- Opening Delimiter -

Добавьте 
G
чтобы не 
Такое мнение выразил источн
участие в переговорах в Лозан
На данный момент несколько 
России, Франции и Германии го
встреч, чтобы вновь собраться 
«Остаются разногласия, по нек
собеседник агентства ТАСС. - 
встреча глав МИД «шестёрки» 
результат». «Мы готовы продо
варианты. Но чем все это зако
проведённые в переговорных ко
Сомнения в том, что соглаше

- Closing Delimiter -
- Opening Delimiter -

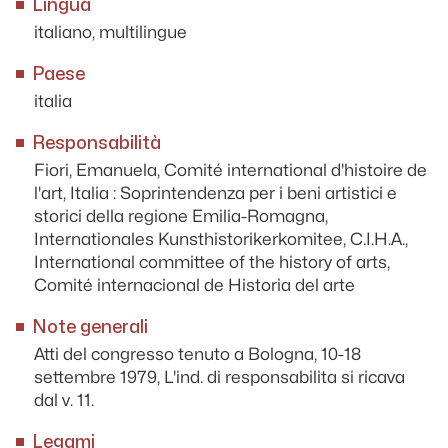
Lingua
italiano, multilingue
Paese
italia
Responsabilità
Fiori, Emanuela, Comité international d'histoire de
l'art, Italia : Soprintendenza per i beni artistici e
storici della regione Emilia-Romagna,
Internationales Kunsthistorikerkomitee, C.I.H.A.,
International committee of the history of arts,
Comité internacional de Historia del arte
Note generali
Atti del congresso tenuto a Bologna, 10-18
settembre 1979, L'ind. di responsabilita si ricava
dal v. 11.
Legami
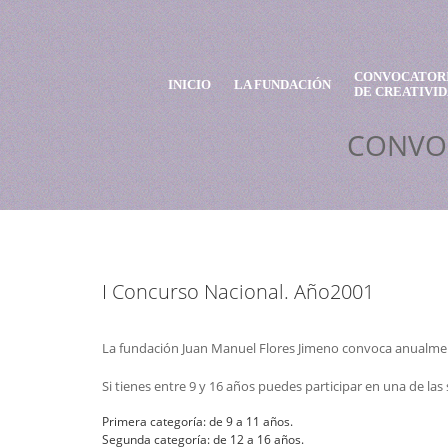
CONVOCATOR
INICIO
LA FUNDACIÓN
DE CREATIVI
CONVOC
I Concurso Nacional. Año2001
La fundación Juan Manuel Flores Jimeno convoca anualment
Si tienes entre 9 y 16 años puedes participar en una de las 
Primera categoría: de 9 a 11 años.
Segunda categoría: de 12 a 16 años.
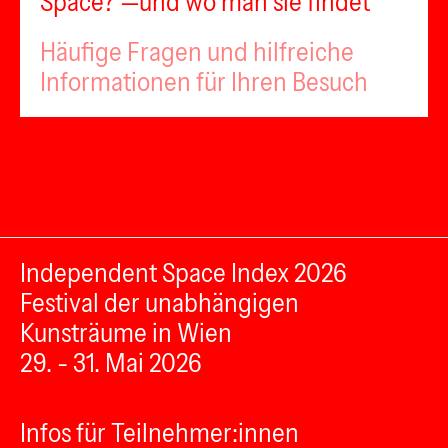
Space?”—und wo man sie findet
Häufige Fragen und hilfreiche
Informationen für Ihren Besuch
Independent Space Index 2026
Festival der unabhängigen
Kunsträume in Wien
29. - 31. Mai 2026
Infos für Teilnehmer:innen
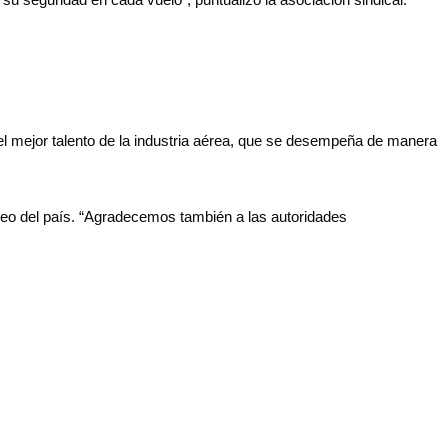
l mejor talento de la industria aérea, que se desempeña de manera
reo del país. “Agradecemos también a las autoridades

- Closing Delimiter -

What the exercise asks ::
Above are the records; return the lines in them from the one with "29. - 31. Mai 2026" to the one with "reo del país.", inclusive, exactly and without images.

Answer for the task ::
29. - 31. Mai 2026
Infos für Teilnehmer:innen
l mejor talento de la industria aérea, que se desempeña de manera
reo del país. “Agradecemos también a las autoridades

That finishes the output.